Gerald Malone, the Minister for Health, yesterday told hospitals to introduce a range of measures, including allowing more nurses to do some of the less important treatments, reducing the paperwork burden on doctors and stepping up recruitment of staff-grade junior doctors. As further evidence of the problems facing accident and emergency departments, the British Medical Association will today warn that casualty departments are "cracking under the strain" of rising emergency admissions and too few resources.
Figures compiled by the Department of Health show that almost 300 out of 1,300 senior house officer posts in England - more than one in five - are set to be vacant on 1 February, the date when junior hospital doctors rotate jobs.
Stephen Miles, secretary of the British Association of Accident and Emergency Medicine, said the situation looked to be worse than last year when some hospitals first faced serious shortages.
Only a minority of trusts are affected, according to the department. But some hospitals in Trent, the West Midlands and South Thames are thought to have more than half their junior doctor casualty posts unfilled.

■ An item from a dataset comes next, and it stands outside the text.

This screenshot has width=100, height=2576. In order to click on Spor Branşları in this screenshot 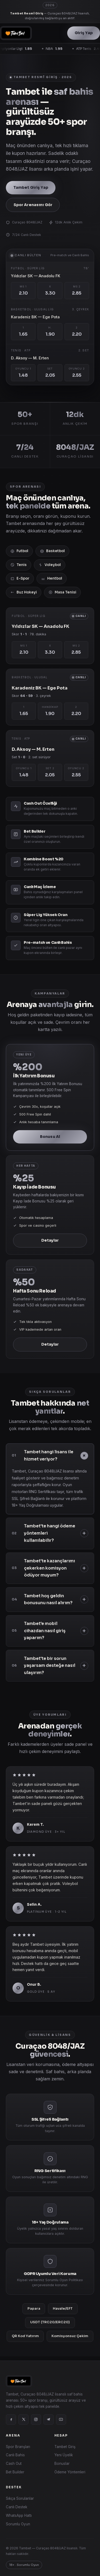 , I will do `click(18, 2447)`.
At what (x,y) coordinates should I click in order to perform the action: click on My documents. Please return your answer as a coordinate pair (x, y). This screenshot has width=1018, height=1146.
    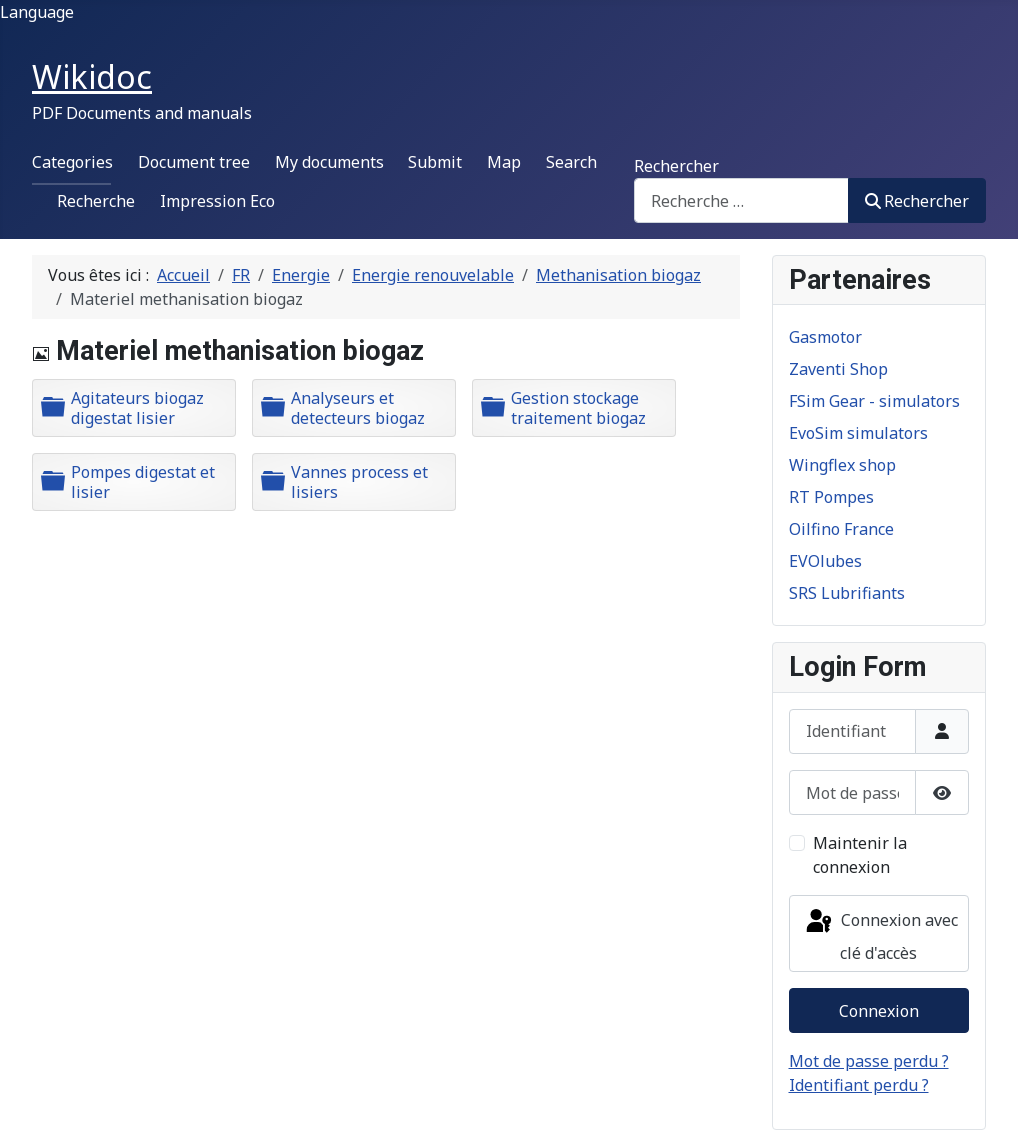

Yesterday Mr Malone wrote to NHS trust and health authority chairmen telling them that they can lift the limit on recruiting staff-grade doctors to A & E - a non-training post below consultant grade. He said that for some units that would provide a "permanent" solution.
Guidance due to be issued today will also detail a string of other measures from using nurses more to treat minor injuries, easing paperwork burdens on junior doctors, improving the quality of the training to make the posts more attractive, and offering them year-long, rather than six-month, contracts.
At the same time Sir Kenneth Calman, the Chief Medical Officer, is to review emergency services outside hospitals to ensure that the new primary care centres and other out-of-hour services being set up under a pounds 45m deal with general practitioners are organised to provide "seamless" emergency care.
Mr Malone said he was making it clear to chairmen that "we don't just expect them to sit on their hands if they have a problem, but to act". After a meeting on the crisis he called before Christmas, best practice had been identified and it was now up to NHS trusts to implement that, he said.
His warning comes as the BMA releases a report today detailing a "crisis" in A & E departments of persistently rising admissions, continued waits on trolleys and of trusts owed up to pounds 1m or more for extra casualty work for which their purchasers are refusing to pay.